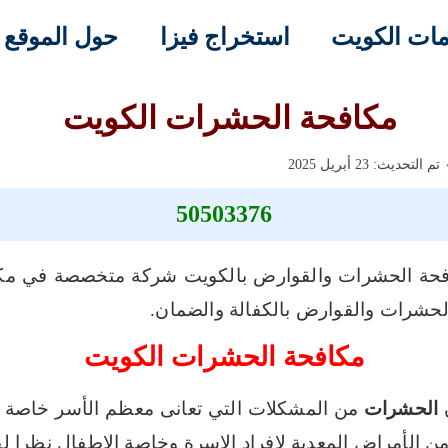
ات الكويت
استخراج فيزا
حول الموقع
مكافحة الحشرات الكويت
تم التحديث: 23 أبريل 2025
50503376
فحة الحشرات والقوارض بالكويت شركة متخصصة في مكا
الحشرات والقوارض بالكفالة والضمان.
مكافحة الحشرات الكويت
الحشرات
من المشكلات التي تعانى معظم الأسر خاصة 
 الأمراض المعدية لافراد الاسرة وخاصة الاطفال نظرا لق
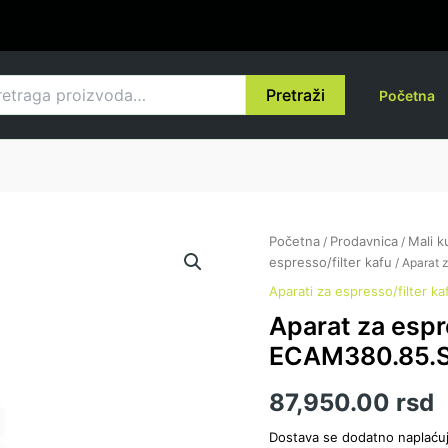
raga
Pretraži
Početna
Početna
Prodavnica
Mali k
/
/
espresso/filter kafu
/ Aparat 
Aparati za espresso/filter ka
Aparat za esp
ECAM380.85.
87,950.00
rsd
Dostava se dodatno naplaću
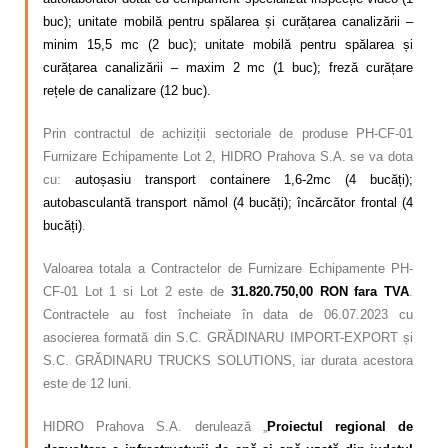
buc); unitate mobilă pentru spălarea și curățarea canalizării –
minim 15,5 mc (2 buc); unitate mobilă pentru spălarea și
curățarea canalizării – maxim 2 mc (1 buc); freză curățare
rețele de canalizare (12 buc).
Prin contractul de achiziții sectoriale de produse PH-CF-01
Furnizare Echipamente Lot 2, HIDRO Prahova S.A. se va dota
cu:
autoșasiu transport containere 1,6-2mc (4 bucăți);
autobasculantă transport nămol (4 bucăți); încărcător frontal (4
bucăți)
.
Valoarea totala a Contractelor de Furnizare Echipamente PH-
CF-01 Lot 1 si Lot 2 este de
31.820.750,00 RON fara TVA
.
Contractele au fost încheiate în data de 06.07.2023 cu
asocierea formată din S.C. GRĂDINARU IMPORT-EXPORT și
S.C. GRĂDINARU TRUCKS SOLUTIONS, iar durata acestora
este de 12 luni.
HIDRO Prahova S.A. derulează „
Proiectul regional de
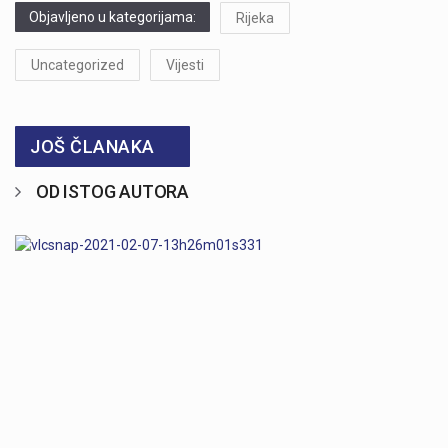
Objavljeno u kategorijama:
Rijeka
Uncategorized
Vijesti
JOŠ ČLANAKA
OD ISTOG AUTORA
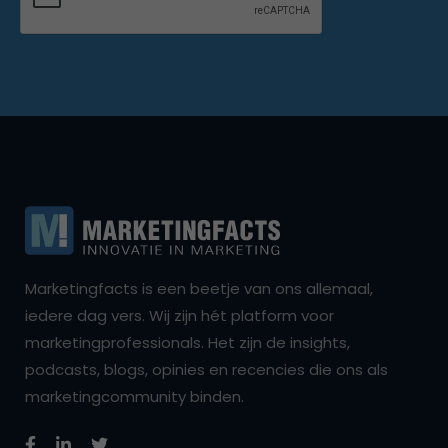
Marketingfacts is een beetje van ons allemaal,
iedere dag vers. Wij zijn hét platform voor
marketingprofessionals. Het zijn de insights,
podcasts, blogs, opinies en recencies die ons als
marketingcommunity binden.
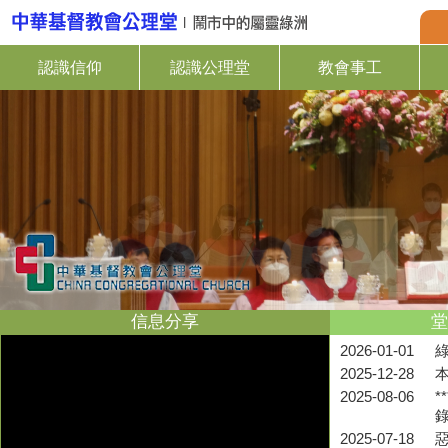
認識信仰
認識公理堂
教會事工
信息分享
堂
2026-01-01
2025-12-28
2025-08-06
*
2025-07-18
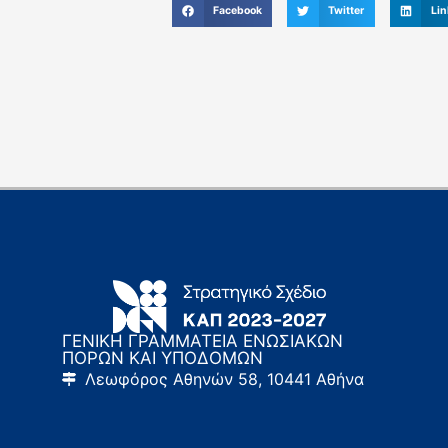
Facebook
Twitter
Lin
ΓΕΝΙΚΗ ΓΡΑΜΜΑΤΕΙΑ ΕΝΩΣΙΑΚΩΝ
ΠΟΡΩΝ ΚΑΙ ΥΠΟΔΟΜΩΝ
Λεωφόρος Αθηνών 58, 10441 Αθήνα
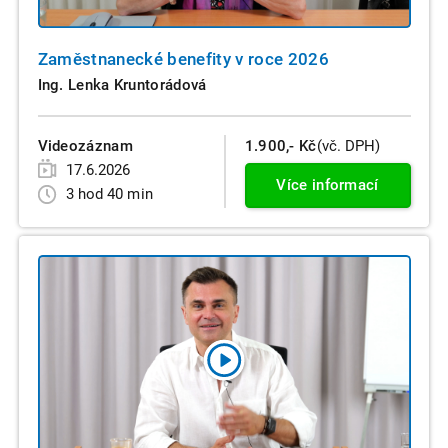
Zaměstnanecké benefity v roce 2026
Ing. Lenka Kruntorádová
Videozáznam
1.900,- Kč
(vč. DPH)
17.6.2026
Více informací
3 hod 40 min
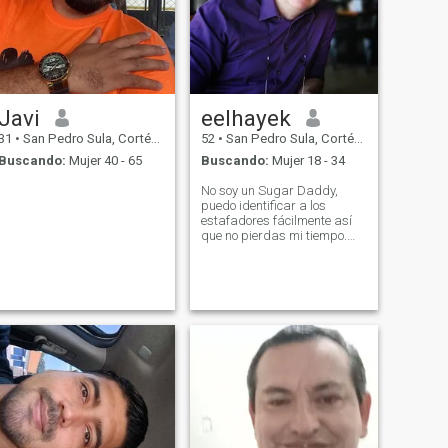
Javi
eelhayek
31
•
San Pedro Sula, Cortés, Honduras
52
•
San Pedro Sula, Cortés, Honduras
Buscando:
Mujer 40 - 65
Buscando:
Mujer 18 - 34
No soy un Sugar Daddy,
puedo identificar a los
estafadores fácilmente así
que no pierdas mi tiempo.
Inteligente y divertido. Sólo
busco una relación seria que
me permita construir una
familia.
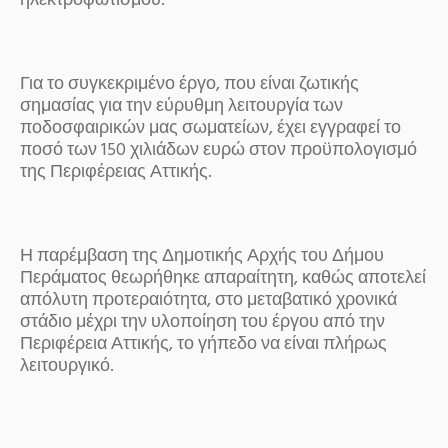
ηλεκτροφωτισμού.
Για το συγκεκριμένο έργο, που είναι ζωτικής
σημασίας για την εύρυθμη λειτουργία των
ποδοσφαιρικών μας σωματείων, έχει εγγραφεί το
ποσό των 150 χιλιάδων ευρώ στον προϋπολογισμό
της Περιφέρειας Αττικής.
Η παρέμβαση της Δημοτικής Αρχής του Δήμου
Περάματος θεωρήθηκε απαραίτητη, καθώς αποτελεί
απόλυτη προτεραιότητα, στο μεταβατικό χρονικά
στάδιο μέχρι την υλοποίηση του έργου από την
Περιφέρεια Αττικής, το γήπεδο να είναι πλήρως
λειτουργικό.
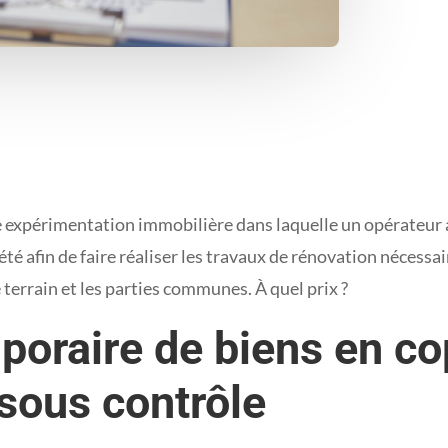
e expérimentation immobilière dans laquelle un opérateur 
 afin de faire réaliser les travaux de rénovation nécessair
 terrain et les parties communes. À quel prix ?
poraire de biens en cop
 sous contrôle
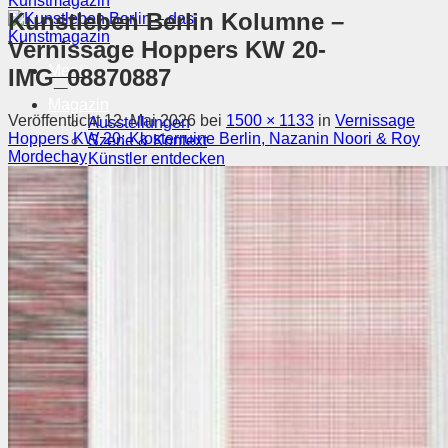
Kunstleben Berlin Kolumne –
Vernissage Hoppers KW 20-
Menü
IMG_08870887
Magazin
Veröffentlicht
12. Mai 2026
bei
1500 × 1133
in
Vernissage
Ausstellungen
Hoppers KW 20: Klosterruine Berlin, Nazanin Noori & Roy
Szene & Kontext
Mordechay
Künstler entdecken
Videos
Kunstkalender
Orte
Suchen nach:
Suchen nach:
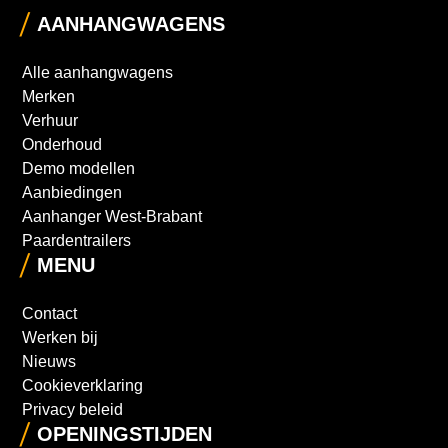
AANHANGWAGENS
Alle aanhangwagens
Merken
Verhuur
Onderhoud
Demo modellen
Aanbiedingen
Aanhanger West-Brabant
Paardentrailers
MENU
Contact
Werken bij
Nieuws
Cookieverklaring
Privacy beleid
OPENINGSTIJDEN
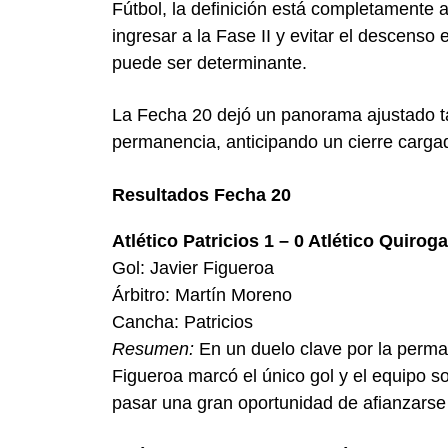
Fútbol, la definición está completamente 
ingresar a la Fase II y evitar el descens
puede ser determinante.
La Fecha 20 dejó un panorama ajustado tan
permanencia, anticipando un cierre carg
Resultados Fecha 20
Atlético Patricios 1 – 0 Atlético Quiroga
Gol: Javier Figueroa
Árbitro: Martín Moreno
Cancha: Patricios
Resumen:
En un duelo clave por la perman
Figueroa marcó el único gol y el equipo so
pasar una gran oportunidad de afianzarse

□ □ □

Task description:
Which lines of the data include "zijn"? Copy each of them.

Exercise response:
iedere dag vers. Wij zijn hét platform voor
marketingprofessionals. Het zijn de insights,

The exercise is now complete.